Abstract 2439: Visually-Guided Pulmonary Vein Isolation Using a Balloon Ablation Catheter to Treat Patients with Paroxysmal Atrial Fibrillation: One-Year Clincial Outcome Following a Single Ablation Procedure
Introduction: During AF catheter ablation, placing contiguous point ablation lesions to electrically isolate the PVs can be technically challenging. A novel balloon catheter (EAS, Endoscopic Ablation System, Cardiofocus, Inc.) which utilizes an endoscope for real-time visualization of the LA-PV junction and adjustable arcs of ablative light energy was used to isolate the PVs. This report details the one-year follow-up results after a single treatment.

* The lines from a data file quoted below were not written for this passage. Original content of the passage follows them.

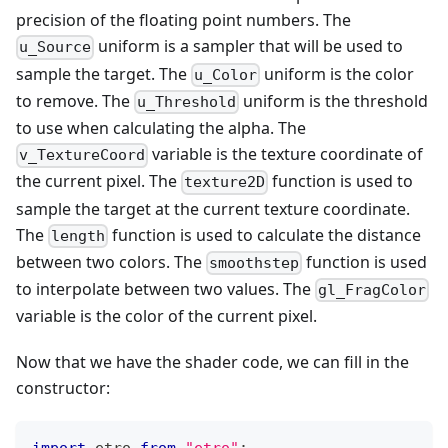
precision of the floating point numbers. The
uniform is a sampler that will be used to
u_Source
sample the target. The
uniform is the color
u_Color
to remove. The
uniform is the threshold
u_Threshold
to use when calculating the alpha. The
variable is the texture coordinate of
v_TextureCoord
the current pixel. The
function is used to
texture2D
sample the target at the current texture coordinate.
The
function is used to calculate the distance
length
between two colors. The
function is used
smoothstep
to interpolate between two values. The
gl_FragColor
variable is the color of the current pixel.
Now that we have the shader code, we can fill in the
constructor:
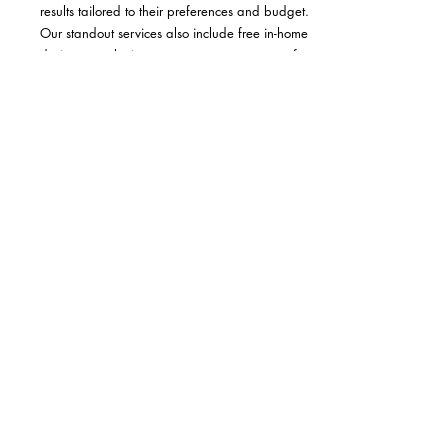
results tailored to their preferences and budget.
Our standout services also include free in-home
design consultation, accurate measurements for a
perfect fit, and professional installation,
eliminating any hassle for our clients.
Read More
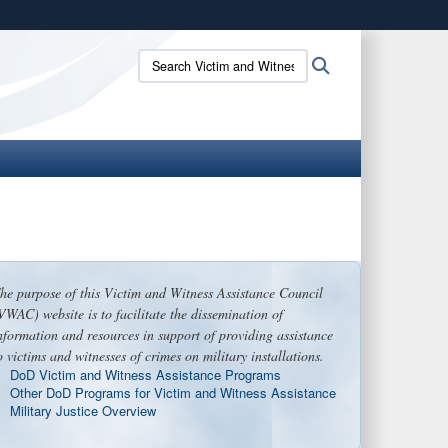
ites use HTTPS
Search
Search
/
means you’ve safely connected to the .gov website.
Victim
ion only on official, secure websites.
and
Witness
Assistance
Council:
he purpose of this Victim and Witness Assistance Council
VWAC) website is to facilitate the dissemination of
nformation and resources in support of providing assistance
o victims and witnesses of crimes on military installations.
DoD Victim and Witness Assistance Programs
Other DoD Programs for Victim and Witness Assistance
Military Justice Overview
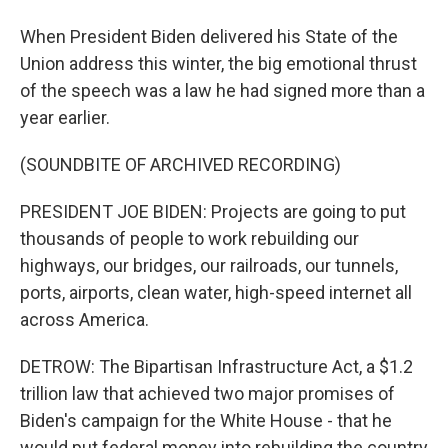
When President Biden delivered his State of the
Union address this winter, the big emotional thrust
of the speech was a law he had signed more than a
year earlier.
(SOUNDBITE OF ARCHIVED RECORDING)
PRESIDENT JOE BIDEN: Projects are going to put
thousands of people to work rebuilding our
highways, our bridges, our railroads, our tunnels,
ports, airports, clean water, high-speed internet all
across America.
DETROW: The Bipartisan Infrastructure Act, a $1.2
trillion law that achieved two major promises of
Biden's campaign for the White House - that he
would put federal money into rebuilding the country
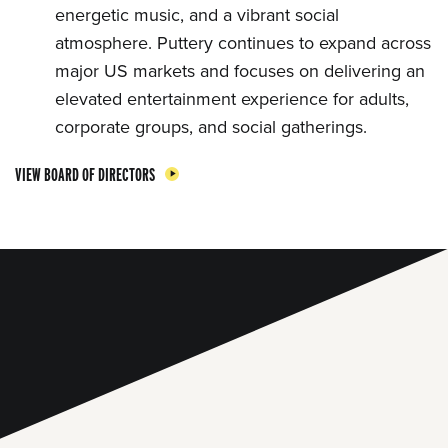
energetic music, and a vibrant social
atmosphere. Puttery continues to expand across
major US markets and focuses on delivering an
elevated entertainment experience for adults,
corporate groups, and social gatherings.
VIEW BOARD OF DIRECTORS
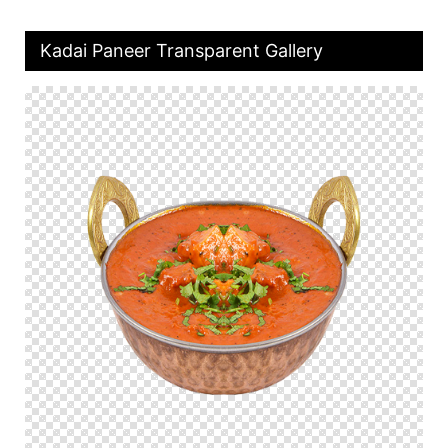
Kadai Paneer Transparent Gallery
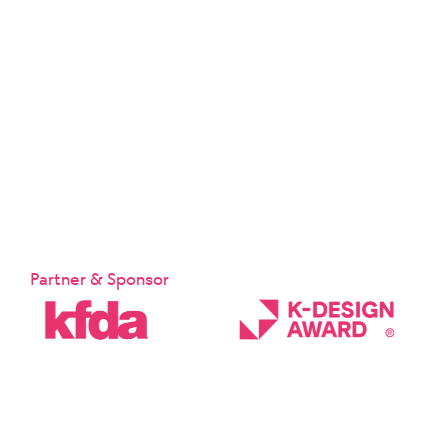
Partner & Sponsor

Methods: In this three-center study, 30 patients with a history of symptomatic drug-resistant paroxysmal AF were studied: Sex: M/F = 26/4 (87%/13%); Age 53 ± 11 years (28 –73); AF duration: 6.0±4.9 years (range 0.4 –24.1); LA diameter: 4.3±0.5 cm (range 3.1– 4.9); LVEF 67.6±8.9% (range 45– 86). PV isolation using the EAS was confirmed using a circular mapping catheter. There were no exclusion criteria related to PV shape/number.
Results: Electrical PV isolation was achieved in 91% (105/116) of the targeted PVs. An average of 14 energy deliveries/PV were delivered (range 2– 40). There was no significant PV stenosis. There were three primary adverse events. Following a 90-day blanking period, 70% (21/30) of patients were free from symptomatic AF episodes >1 min at 6-month follow-up, and 67% (20/30) were free from symptomatic AF episodes lasting >1 minute through one-year follow-up. Two treatment success were on AADs for indications other than AF. An examination of the treatment failures was conducted. There were no differences between chronic treatment successes and failures in sex (p=0.56), age (p=0.22), EF (p=1.0), LA diameter (p=0.70), years of AF (p=0.30) and acute PV isolation of all PVs versus less than all PVs (p=0.66). Most treatment ``failures” did not require repeat AF ablation due to minimal symptoms. One underwent subsequent RF ablation for AF in follow-up; PV reconnections were noted.
Conclusions: A single treament with the visually-guided EAS ablation system appears feasible, safe and efficacious to treat patients with paroxysmal AF.